A risk of drafting for BPA is that you could end up focusing more on getting value than on getting quality players. Applying the draft value chart to the mock draft above shows that this mock gained 1,533 points by picking players lower than where they were slotted on the Drafttek Big Board. A.J. Green for example was third on the Drafttek big board at the time I was writing this (Drafttek change their big board, team needs and mock drafts weekly). 3rd is the equivalent of 2,200 points on the draft value chart. The Cowboys get him with the ninth pick (1,350 pts) for a "gain" of 850 points.
The total point "gain" of 1,533 pts is the equivalent of the 7th pick in the first round. Not bad at all. I spent quite some time while writing this post tweaking, fine-tuning and cajoling the ODS input to finally reach this number, and sometimes GMs get caught in a similar value maximization trap
Take our own Jerry Jones. In the 1996 draft, the Cowboys are on the clock with the 30th pick of the first round. The top rated player on the Cowboys board at that point was one of the top DE’s in that draft, Tony Brackens. BPA says pick the guy. But the Redskins called and offered their 37th and 67th picks for the Cowboys’ 30th. A gain of 165 points in Dallas’ favor. Jerry Jones jumped at it.
In the end, the players chosen with the extra picks didn’t work out well for the Cowboys and Jones was heavily criticized for the trade. Jones tried to defend his move by pointing to the value of the third rounder, but his mistake was that he in essence placed value over player quality. Sadly, it wasn’t going to be the last time (Read a more detailed version of the story in the BTB Archives).

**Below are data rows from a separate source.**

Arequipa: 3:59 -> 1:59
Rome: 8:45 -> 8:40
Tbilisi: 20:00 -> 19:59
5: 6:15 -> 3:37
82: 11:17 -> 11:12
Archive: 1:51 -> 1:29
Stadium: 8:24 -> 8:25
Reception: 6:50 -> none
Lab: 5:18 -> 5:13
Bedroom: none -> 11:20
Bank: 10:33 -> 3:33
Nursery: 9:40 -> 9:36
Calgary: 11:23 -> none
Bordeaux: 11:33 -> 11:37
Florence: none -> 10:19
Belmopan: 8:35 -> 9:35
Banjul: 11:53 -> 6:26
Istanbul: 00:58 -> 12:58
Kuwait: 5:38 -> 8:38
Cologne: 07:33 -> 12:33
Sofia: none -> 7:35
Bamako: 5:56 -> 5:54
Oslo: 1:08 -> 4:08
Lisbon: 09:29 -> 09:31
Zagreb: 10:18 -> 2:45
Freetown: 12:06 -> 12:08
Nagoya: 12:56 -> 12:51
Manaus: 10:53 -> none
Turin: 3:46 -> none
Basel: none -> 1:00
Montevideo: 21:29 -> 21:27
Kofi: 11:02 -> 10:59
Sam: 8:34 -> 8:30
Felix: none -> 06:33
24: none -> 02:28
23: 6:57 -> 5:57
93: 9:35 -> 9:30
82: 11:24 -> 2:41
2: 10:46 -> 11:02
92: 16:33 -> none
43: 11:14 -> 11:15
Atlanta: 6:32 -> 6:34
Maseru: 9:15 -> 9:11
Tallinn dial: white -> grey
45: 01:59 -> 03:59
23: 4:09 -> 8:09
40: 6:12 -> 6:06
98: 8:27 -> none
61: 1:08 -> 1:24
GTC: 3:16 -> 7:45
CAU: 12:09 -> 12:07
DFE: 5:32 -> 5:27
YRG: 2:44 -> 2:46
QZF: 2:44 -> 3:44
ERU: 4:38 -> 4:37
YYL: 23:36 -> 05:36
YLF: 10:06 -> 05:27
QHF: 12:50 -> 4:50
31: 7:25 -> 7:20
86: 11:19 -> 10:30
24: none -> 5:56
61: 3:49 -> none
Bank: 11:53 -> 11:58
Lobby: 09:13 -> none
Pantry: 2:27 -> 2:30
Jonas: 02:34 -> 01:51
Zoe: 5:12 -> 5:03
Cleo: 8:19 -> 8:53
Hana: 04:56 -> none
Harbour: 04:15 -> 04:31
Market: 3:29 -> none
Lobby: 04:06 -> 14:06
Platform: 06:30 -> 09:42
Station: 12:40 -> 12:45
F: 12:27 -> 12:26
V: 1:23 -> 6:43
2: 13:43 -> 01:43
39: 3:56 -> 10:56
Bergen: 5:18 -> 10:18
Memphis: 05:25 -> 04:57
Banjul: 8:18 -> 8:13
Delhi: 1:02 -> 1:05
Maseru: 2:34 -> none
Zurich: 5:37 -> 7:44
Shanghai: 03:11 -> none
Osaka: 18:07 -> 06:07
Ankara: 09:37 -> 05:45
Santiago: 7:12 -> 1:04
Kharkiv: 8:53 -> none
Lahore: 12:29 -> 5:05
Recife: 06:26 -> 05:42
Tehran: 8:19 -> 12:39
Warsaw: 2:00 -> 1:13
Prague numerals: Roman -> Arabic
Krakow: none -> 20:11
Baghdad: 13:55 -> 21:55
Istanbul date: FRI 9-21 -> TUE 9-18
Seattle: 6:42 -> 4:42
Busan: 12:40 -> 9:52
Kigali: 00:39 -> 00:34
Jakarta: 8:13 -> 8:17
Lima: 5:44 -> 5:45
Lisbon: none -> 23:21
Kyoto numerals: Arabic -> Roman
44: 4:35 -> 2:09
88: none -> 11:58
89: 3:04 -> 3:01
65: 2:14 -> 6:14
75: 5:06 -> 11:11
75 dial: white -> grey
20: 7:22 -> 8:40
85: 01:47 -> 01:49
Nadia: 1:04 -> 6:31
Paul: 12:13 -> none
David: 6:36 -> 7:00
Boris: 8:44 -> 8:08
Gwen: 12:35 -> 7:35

But before we all start bashing Jerry, here’s another example taken from before Jerry's time about the dangers of drafting for need instead of BPA, courtesy of Wikipedia:
In the 1979 draft, the Dallas Cowboys were placed just ahead of the 49ers. The Cowboys' draft strategy through that time was to take the highest-ranked player on their draft board at the time of their selection, regardless of position. When the Cowboys' turn came up in the third round, the highest rated player on their board was Montana. However, feeling that the quarterback position was in excellent long-term shape with Roger Staubach and Danny White, and desperately needing a tight end, the Cowboys went off their strategy and drafted Doug Cosbie. The 49ers took Montana.
I’m sure there are countless other examples of what can go wrong when you stop following BPA, just as there are examples where another draft strategy led to success. With the benefit of hindsight, it’s easy to figure out what the right strategy would have been. In the war room during the draft you do not have that luxury. Make sure your draft board is in order, stick to it and don’t start getting too smart for your own good.